In this paper, a comprehensive model to calculate the rock fracture pressure by the theory of double effective stress of porous medium is established, which fully considers the deformation mechanism and material structure of the porous medium. It takes into account the stress field of wall rock, overlying stress, structural stress of inhomogeneous formation, additional stress caused by drilling fluid seepage, hydration stress, and temperature change stress caused by wellbore temperature difference and improves the calculation accuracy of fracture pressure. Therefore, it is more practical to calculate the equivalent drilling fluid density by this model.

Meanwhile, it can be seen from Figure 5 that the predicted values of fracture pressure are very close to the measured values in the well below 2900 meters, while it is slightly higher than the measured value in the section above 2900 meters. The reason is that the temperature change at the initial stage of cyclic injection drilling has a significant effect on the change of fracture pressure. After a certain period of cyclic time, the wall temperature is basically in the balance state and no longer affects the fracture pressure. The present study takes into account the effect of temperature variation in the whole well segment, so the predicted value of this well segment is a little higher.

Furthermore, the parameters of shale such as the elastic modulus are greatly influenced by temperature changes; the elastic moduli of rock above and below 2900 meters are different. In order to facilitate the calculation, the same value is adopted in the present study, which led to the deviation of the predicted value in the strata over 2900 meters.
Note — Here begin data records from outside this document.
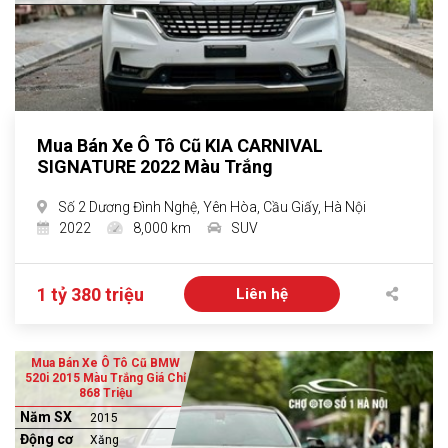
Mua Bán Xe Ô Tô Cũ KIA CARNIVAL
SIGNATURE 2022 Màu Trắng
Số 2 Dương Đình Nghệ, Yên Hòa, Cầu Giấy, Hà Nội
2022
8,000 km
SUV
1 tỷ 380 triệu
Liên hệ
Mua Bán Xe Ô Tô Cũ BMW
520i 2015 Màu Trắng Giá Chỉ
868 Triệu
Năm SX
2015
Động cơ
Xăng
##### 3.3. The Effect of Water Content on Fracture Pressure

Combining the fitting formula of tensile strength and water contents in Figure 4 with (23), the relation diagram of rock fracture pressure and water contents is obtained (see Figure 6).

From Figure 6, we can see that the fracture pressure decreases with the increase of water contents. This is because water can soften the rock and change the mechanical properties of rock by hydration. Specifically, when the drilling fluid meets the clay minerals and micro cracks, the hydration effect will make the pore increase and loosen the internal structure of the rock, result in the propagation of the micro crack, and finally decrease the mechanical properties of rock. With the increase of water contents, the compressive strength and tensile strength of rock reduce and then it leads to the decrease of fracture pressure.

#### 4. Conclusions

(1) Based on the theory of double effective stress of porous medium, elastoplastic mechanics, rock mechanics, and the maximum tensile stress criterion, a comprehensive model to calculate the rock fracture pressure suited for different types of rocks is established in this paper.

(2) The fracture pressure model proposed in this paper takes into account the important effective factors: the crustal stress, the hydration stress, the temperature stress, the tectonic stress, the contact porosity of rock skeleton, the porosity of formation, and additional stress generated by seepage of drilling fluid. The calculation accuracy is improved for the prediction error which is 4.39%, which shows better agreement with the measured fracture pressure than other models.

(3) The effects of water contents on the tensile strength and fracture pressure are analyzed. Results show that both the tensile strength and fracture pressure decrease with the increase of water contents, which is due to the reduction of the mechanical properties of rocks by hydration.

#### Data Availability

The data used to support the findings of this study are available from the corresponding author upon request.

#### Conflicts of Interest

The authors declare that there are no conflicts of interest regarding the publication of this paper.

#### Acknowledgments

The present work is supported by the National Science Foundation of China under Grants Nos. 51674200, 51704233, and 51704237. Thanks are due to my daughter Xu Enyu especially.